WORK ORDER:
Write out nothing but the lines from the first line of the entries below through the line with "augustus 2025"; no pictures go in.

==================================================

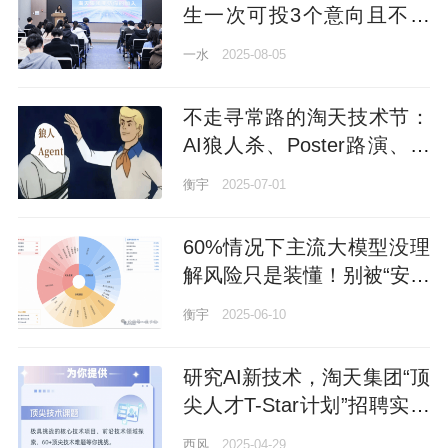
生一次可投3个意向且不限
次数
一水
2025-08-05
不走寻常路的淘天技术节：
AI狼人杀、Poster路演、博
见社轮番上阵
衡宇
2025-07-01
60%情况下主流大模型没理
解风险只是装懂！别被“安全
答案”骗了
衡宇
2025-06-10
研究AI新技术，淘天集团“顶
尖人才T-Star计划”招聘实习
生
西风
2025-04-29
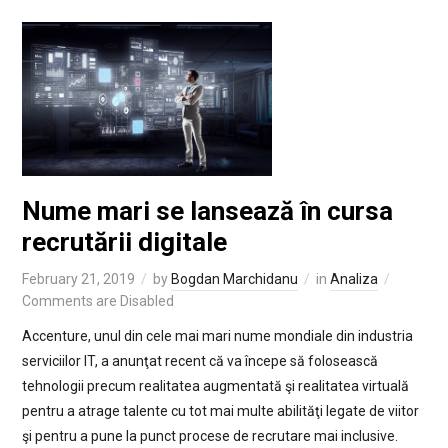
Nume mari se lansează în cursa
recrutării digitale
February 21, 2019
by
Bogdan Marchidanu
in
Analiza
Comments are Disabled
Accenture, unul din cele mai mari nume mondiale din industria
serviciilor IT, a anunţat recent că va începe să folosească
tehnologii precum realitatea augmentată şi realitatea virtuală
pentru a atrage talente cu tot mai multe abilităţi legate de viitor
şi pentru a pune la punct procese de recrutare mai inclusive.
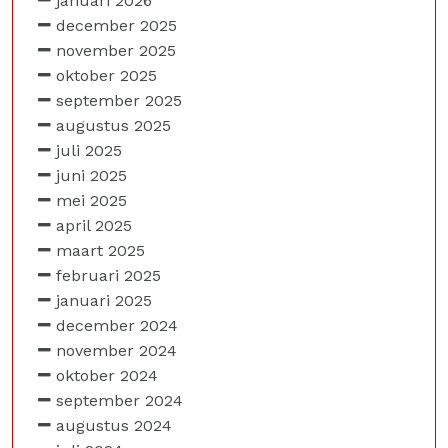
januari 2026
december 2025
november 2025
oktober 2025
september 2025
augustus 2025
juli 2025
juni 2025
mei 2025
april 2025
maart 2025
februari 2025
januari 2025
december 2024
november 2024
oktober 2024
september 2024
augustus 2024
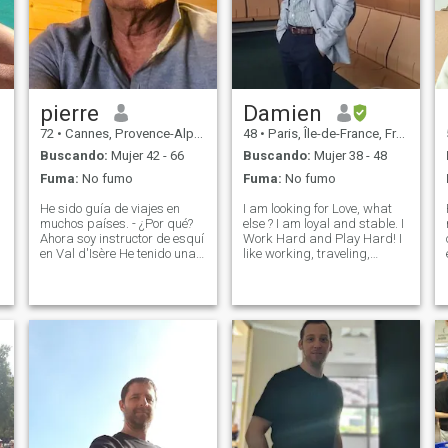
pierre
Damien
72
•
Cannes, Provence-Alpes-Côte d'Azur, Francia
48
•
Paris, Île-de-France, Francia
Buscando:
Mujer 42 - 66
Buscando:
Mujer 38 - 48
Fuma:
No fumo
Fuma:
No fumo
He sido guía de viajes en
I am looking for Love, what
muchos países. - ¿Por qué?
else ? I am loyal and stable. I
Ahora soy instructor de esquí
Work Hard and Play Hard! I
en Val d'Isère He tenido una
like working, traveling,
vida muy activa haciendo
working out (running),
descubrir muchos países
boating, cooking and
durante muchos años de mi
gardenning at home. To be
vida Ahora por fin empiezo a
honest, I do not want wasting
ir más despacio y por fin
my time on that website, just
w
puedo disfrutar de más
thinking
tiempo libre Por el contrario
estoy solo porque siempre he
puesto mi actividad en
primer lugar. Por eso estoy
en este sitio para encontrar a
alguien con quien vivir y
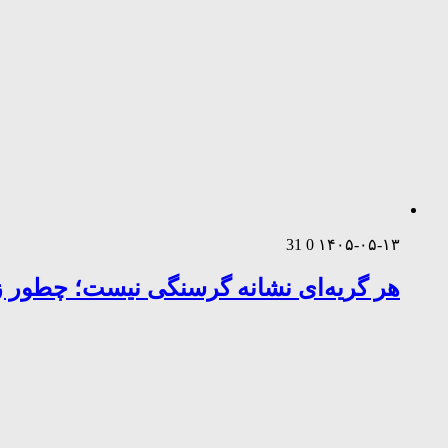
31
0
۱۴۰۵-۰۵-۱۳
هر گریه‌ای نشانه گرسنگی نیست؛ چطور زب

==================================================

EXPECTED ANSWER:
生一次可投3个意向且不限
次数
一水
2025-08-05
不走寻常路的淘天技术节：
AI狼人杀、Poster路演、博
见社轮番上阵
衡宇
2025-07-01
60%情况下主流大模型没理
解风险只是装懂！别被“安全
答案”骗了
衡宇
2025-06-10
研究AI新技术，淘天集团“顶
尖人才T-Star计划”招聘实习
生
西风
2025-04-29
Nume mari se lansează în cursa
recrutării digitale
February 21, 2019
by
Bogdan Marchidanu
in
Analiza
Comments are Disabled
Accenture, unul din cele mai mari nume mondiale din industria
serviciilor IT, a anunţat recent că va începe să folosească
tehnologii precum realitatea augmentată şi realitatea virtuală
pentru a atrage talente cu tot mai multe abilităţi legate de viitor
şi pentru a pune la punct procese de recrutare mai inclusive.
januari 2026
december 2025
november 2025
oktober 2025
september 2025
augustus 2025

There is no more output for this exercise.